Bloody Sunday – schon vergessen?
Am Sonntag, dem 30. Januar 1972, erschossen Spezialkräfte der britischen Armee 13 unbewaffnete Demonstranten der katholischen Minderheit in der Stadt Derry (offiziell Londonderry) in Nordirland. Ein weiterer Teilnehmer der Demonstration erlag später seinen Verletzungen.
Bloody Sunday, der Blutsonntag von Derry, ist in tragischer Weise in die Geschichte eingegangen: als das größte von der britischen Regierung sanktionierte Massaker an den eigenen Bürgern im 20. Jahrhundert. Der 1969 aufgeflammte Bürgerkrieg in Nordirland erreichte damit eine neue Dimension. Etwa 3.500 Menschen starben in diesem langjährigen Konflikt. Die Hälfte der Opfer waren Zivilisten.
Brüchiger Frieden in Nordirland
Erst 1998 beendete das sogenannte Karfreitagsabkommen den blutigen Streit zwischen den verfeindeten Lagern: zwischen der IRA als bewaffnetem Arm der katholischen Minderheit auf der einen Seite und den verschiedenen Kampfgruppen der protestantischen Extremisten auf der anderen. Zu den Beteiligten des Konfliktes gehörte auch die britische Armee, die einen hohen Blutzoll entrichten musste.

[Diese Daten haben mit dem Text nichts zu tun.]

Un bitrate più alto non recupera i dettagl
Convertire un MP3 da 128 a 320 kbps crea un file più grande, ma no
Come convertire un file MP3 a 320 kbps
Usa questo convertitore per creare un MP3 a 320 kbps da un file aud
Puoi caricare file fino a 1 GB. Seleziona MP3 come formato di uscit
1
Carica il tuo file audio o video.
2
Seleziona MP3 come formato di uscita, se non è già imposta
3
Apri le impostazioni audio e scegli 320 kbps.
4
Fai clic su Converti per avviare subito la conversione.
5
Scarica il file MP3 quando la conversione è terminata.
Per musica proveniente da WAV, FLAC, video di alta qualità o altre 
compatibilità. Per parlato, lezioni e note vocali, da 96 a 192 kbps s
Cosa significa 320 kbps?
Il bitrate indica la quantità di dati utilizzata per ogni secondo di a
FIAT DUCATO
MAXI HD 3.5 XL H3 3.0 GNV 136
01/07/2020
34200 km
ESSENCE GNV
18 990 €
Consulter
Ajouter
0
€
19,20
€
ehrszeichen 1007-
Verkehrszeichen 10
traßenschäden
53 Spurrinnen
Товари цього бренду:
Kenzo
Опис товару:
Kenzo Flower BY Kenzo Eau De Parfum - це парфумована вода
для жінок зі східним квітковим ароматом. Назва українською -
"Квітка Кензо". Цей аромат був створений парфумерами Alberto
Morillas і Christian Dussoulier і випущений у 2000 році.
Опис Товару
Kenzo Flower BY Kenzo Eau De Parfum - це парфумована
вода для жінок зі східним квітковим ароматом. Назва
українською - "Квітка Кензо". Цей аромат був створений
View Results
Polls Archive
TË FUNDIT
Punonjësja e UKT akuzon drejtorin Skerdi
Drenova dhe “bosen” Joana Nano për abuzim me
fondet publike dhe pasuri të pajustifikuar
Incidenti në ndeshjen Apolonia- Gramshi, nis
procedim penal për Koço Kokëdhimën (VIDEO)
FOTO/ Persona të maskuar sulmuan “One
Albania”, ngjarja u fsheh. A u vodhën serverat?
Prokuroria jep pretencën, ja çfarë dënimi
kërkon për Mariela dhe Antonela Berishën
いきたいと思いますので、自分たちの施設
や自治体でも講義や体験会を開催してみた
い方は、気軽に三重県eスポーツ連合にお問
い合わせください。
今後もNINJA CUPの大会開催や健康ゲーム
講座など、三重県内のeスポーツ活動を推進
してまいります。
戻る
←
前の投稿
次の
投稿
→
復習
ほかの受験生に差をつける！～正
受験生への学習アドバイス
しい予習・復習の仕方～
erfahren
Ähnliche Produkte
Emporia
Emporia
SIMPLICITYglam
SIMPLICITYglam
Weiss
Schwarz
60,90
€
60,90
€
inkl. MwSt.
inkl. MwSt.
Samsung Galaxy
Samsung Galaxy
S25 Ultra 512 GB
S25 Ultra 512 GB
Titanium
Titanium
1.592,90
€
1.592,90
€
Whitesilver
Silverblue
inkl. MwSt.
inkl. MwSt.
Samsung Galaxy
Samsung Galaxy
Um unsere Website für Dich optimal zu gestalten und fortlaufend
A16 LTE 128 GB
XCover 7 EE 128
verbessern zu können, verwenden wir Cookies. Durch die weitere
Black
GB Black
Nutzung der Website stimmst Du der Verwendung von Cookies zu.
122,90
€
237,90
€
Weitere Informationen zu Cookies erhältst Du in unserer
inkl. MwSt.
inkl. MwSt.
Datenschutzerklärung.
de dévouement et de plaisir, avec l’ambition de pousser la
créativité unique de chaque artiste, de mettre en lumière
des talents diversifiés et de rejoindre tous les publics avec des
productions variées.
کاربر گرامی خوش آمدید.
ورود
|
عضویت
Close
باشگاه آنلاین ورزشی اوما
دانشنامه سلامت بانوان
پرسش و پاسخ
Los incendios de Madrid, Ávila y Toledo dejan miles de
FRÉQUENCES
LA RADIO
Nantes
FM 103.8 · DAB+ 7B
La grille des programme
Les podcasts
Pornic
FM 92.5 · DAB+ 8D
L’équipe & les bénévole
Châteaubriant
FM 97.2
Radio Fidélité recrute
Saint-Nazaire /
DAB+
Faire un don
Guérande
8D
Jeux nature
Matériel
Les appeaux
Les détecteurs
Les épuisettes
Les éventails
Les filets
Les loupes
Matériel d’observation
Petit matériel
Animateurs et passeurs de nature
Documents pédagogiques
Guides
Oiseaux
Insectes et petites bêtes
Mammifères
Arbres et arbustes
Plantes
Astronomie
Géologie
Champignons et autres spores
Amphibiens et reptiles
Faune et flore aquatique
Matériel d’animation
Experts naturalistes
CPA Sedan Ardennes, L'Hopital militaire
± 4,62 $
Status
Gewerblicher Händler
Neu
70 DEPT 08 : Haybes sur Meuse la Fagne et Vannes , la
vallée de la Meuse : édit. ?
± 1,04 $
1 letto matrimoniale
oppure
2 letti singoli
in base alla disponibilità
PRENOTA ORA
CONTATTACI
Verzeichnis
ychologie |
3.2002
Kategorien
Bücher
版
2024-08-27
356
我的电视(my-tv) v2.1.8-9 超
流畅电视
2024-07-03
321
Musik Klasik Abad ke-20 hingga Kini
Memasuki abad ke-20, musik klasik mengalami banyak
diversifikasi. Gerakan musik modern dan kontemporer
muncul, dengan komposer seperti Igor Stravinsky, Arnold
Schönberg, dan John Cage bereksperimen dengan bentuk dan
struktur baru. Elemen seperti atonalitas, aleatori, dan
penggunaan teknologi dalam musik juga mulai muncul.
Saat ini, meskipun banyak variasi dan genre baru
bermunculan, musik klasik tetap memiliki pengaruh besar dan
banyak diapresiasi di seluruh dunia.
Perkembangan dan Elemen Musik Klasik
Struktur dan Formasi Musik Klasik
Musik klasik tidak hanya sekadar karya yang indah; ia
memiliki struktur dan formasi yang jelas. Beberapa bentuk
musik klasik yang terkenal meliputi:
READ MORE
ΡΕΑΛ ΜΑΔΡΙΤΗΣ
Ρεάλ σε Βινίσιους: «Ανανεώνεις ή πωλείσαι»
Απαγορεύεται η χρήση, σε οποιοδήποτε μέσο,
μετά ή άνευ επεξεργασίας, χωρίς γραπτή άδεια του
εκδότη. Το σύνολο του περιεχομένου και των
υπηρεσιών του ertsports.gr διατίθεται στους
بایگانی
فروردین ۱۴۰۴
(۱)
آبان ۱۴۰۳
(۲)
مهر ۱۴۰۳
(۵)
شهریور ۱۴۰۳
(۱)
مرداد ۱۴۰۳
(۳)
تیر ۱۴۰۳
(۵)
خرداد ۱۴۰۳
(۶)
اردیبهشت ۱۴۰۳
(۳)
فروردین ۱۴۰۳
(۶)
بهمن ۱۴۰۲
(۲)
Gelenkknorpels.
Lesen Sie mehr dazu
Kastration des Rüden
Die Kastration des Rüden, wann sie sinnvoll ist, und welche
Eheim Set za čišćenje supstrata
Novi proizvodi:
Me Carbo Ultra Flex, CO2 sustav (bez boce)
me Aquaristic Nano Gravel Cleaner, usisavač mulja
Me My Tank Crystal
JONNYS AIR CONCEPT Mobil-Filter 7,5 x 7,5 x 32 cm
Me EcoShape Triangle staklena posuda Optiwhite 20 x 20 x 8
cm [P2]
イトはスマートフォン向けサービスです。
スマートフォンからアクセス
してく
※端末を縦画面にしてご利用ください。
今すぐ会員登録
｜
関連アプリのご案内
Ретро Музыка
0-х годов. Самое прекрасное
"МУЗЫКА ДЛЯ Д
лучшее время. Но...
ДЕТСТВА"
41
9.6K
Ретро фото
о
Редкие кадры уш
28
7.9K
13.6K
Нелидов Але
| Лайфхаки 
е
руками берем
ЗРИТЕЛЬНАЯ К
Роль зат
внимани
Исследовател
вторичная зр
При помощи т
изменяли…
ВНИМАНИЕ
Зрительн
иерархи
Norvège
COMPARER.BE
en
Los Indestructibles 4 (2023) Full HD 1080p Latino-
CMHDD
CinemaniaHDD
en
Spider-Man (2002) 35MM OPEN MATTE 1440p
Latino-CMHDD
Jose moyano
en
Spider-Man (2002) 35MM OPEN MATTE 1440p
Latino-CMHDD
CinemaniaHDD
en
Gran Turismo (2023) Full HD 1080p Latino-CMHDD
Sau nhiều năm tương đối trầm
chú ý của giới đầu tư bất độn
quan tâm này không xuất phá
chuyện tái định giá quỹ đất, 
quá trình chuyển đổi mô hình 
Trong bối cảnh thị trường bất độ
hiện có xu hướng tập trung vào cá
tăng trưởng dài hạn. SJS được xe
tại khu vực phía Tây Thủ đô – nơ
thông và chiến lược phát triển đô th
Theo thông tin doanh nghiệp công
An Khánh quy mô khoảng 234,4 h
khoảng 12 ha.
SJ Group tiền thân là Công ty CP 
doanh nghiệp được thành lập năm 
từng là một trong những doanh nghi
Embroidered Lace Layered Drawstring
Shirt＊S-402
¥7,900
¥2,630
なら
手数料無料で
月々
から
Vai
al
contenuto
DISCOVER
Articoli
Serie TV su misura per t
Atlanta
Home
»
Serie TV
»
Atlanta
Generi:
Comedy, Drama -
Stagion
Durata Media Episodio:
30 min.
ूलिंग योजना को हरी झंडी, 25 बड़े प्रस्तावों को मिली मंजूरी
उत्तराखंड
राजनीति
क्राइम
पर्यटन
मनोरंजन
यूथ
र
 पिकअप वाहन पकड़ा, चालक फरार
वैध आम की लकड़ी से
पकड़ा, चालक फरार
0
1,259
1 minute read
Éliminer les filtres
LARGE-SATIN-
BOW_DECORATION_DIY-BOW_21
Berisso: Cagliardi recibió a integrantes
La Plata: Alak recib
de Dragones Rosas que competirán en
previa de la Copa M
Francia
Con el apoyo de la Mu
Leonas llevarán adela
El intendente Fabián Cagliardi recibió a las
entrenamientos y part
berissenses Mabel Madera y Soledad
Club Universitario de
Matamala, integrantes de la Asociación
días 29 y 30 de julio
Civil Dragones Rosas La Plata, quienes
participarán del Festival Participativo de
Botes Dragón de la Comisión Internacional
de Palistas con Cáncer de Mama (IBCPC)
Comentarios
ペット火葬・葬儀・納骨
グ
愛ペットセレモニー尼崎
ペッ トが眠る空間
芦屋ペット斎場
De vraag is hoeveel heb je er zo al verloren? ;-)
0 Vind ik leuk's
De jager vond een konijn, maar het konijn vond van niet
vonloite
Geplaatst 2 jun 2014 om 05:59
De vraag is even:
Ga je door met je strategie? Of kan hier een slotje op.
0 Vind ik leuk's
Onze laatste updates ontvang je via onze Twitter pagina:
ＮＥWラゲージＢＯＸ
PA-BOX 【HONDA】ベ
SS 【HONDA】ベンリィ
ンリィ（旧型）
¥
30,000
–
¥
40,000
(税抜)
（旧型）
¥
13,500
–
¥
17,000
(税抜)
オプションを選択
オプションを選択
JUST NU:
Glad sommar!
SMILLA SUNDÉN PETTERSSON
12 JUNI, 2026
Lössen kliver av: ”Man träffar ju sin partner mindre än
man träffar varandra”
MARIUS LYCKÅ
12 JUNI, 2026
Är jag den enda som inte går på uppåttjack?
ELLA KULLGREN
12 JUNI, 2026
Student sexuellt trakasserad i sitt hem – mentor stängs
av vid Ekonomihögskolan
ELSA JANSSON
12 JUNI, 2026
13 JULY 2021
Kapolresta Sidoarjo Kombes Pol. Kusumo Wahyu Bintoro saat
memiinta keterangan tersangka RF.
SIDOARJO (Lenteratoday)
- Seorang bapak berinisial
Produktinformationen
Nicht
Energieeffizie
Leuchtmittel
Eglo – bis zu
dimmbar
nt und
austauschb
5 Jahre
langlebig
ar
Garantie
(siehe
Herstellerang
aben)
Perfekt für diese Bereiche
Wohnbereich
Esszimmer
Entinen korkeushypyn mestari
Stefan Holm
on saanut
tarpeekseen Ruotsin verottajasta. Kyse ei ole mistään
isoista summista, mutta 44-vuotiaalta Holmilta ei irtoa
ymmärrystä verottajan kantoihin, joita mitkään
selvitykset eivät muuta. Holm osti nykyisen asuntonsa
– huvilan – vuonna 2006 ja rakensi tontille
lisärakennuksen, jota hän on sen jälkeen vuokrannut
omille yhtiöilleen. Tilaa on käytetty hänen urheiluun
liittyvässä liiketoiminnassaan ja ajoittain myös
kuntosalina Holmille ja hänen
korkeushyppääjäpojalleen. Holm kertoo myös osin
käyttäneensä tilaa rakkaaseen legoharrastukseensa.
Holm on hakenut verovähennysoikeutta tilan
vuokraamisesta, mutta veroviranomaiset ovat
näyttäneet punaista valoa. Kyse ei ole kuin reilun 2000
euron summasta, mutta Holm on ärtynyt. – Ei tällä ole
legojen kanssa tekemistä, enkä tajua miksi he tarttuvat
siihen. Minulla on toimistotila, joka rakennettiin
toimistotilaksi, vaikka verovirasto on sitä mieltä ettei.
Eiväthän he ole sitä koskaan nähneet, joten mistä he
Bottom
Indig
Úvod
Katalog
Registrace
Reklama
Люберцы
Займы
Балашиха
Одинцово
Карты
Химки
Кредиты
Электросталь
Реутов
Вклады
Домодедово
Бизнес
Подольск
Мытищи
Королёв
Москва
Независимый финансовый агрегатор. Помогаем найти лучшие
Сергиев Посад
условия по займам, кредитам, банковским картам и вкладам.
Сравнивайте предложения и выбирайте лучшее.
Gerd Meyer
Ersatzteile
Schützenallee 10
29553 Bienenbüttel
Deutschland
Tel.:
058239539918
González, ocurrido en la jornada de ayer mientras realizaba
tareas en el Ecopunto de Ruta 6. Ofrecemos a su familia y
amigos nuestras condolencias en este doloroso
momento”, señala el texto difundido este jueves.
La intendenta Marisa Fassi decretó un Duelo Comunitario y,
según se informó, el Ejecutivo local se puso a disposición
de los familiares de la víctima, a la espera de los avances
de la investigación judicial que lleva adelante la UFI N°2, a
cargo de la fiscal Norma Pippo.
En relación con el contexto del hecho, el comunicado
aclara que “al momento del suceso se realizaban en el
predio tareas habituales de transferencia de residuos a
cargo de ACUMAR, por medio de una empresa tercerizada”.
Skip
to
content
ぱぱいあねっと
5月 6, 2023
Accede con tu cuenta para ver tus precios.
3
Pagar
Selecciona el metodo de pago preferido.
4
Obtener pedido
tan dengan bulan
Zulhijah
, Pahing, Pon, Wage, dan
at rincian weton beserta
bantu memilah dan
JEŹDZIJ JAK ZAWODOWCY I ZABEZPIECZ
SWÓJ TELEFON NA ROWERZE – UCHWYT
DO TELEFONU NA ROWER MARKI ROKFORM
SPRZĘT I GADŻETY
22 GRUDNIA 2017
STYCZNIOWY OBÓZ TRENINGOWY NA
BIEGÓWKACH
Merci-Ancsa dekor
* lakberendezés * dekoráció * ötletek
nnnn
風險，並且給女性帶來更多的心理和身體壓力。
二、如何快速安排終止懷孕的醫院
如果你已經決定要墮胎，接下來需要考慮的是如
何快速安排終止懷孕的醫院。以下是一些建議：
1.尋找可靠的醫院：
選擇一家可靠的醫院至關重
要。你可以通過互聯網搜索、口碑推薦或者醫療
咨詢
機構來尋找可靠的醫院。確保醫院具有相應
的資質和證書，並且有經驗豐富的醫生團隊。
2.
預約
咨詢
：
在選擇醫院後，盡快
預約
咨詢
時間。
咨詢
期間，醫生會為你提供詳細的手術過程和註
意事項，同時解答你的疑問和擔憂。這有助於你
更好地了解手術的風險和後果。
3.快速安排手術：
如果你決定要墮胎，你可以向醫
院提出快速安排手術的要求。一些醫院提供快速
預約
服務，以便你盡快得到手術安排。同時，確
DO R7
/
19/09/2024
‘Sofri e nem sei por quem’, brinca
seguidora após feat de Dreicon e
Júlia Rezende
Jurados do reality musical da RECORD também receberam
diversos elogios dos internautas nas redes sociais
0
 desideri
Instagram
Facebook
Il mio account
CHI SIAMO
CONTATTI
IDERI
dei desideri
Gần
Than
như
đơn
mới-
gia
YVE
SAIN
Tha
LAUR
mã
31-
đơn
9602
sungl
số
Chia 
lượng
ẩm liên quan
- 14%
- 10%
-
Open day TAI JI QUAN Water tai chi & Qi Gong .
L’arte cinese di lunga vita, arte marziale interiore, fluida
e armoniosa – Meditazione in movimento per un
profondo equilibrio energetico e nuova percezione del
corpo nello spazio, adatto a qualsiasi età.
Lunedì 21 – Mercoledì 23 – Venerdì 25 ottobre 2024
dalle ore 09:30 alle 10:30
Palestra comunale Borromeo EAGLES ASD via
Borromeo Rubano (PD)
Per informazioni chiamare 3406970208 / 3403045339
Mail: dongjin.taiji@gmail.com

Durch die Wirren um den Brexit ist das Schicksal Nordirlands jetzt erneut in den Fokus der europäischen Politik gerückt. Während die nordirischen Protestanten unbedingt weiter zu Großbritannien gehören wollen, fürchten die Angehörigen der katholischen Minderheit zu Recht, dass ein Austritt des Vereinigten Königreichs aus der Europäischen Union in Verbindung mit einer streng kontrollierten Grenze zur Republik Irland die Hoffnungen auf eine Wiedervereinigung der geteilten „grünen Insel“ zunichte machen würde.
Neuer Gewaltausbruch
Auch wenn die Zukunft Nordirlands in der EU aktuell noch unklar ist, flammt die Gewalt bereits wieder auf. In Derry/Londonderry, einem der Orte, in dem über Jahrzehnte die heftigsten Kämpfe zwischen den Konfliktparteien ausgetragen wurden, explodierte am 19. Januar 2019 eine Autobombe. Verantwortlich gemacht wird eine Splittergruppe der offiziell aufgelösten IRA. Und auch auf protestantischer Seite sind Paramilitärs von damals immer noch aktiv.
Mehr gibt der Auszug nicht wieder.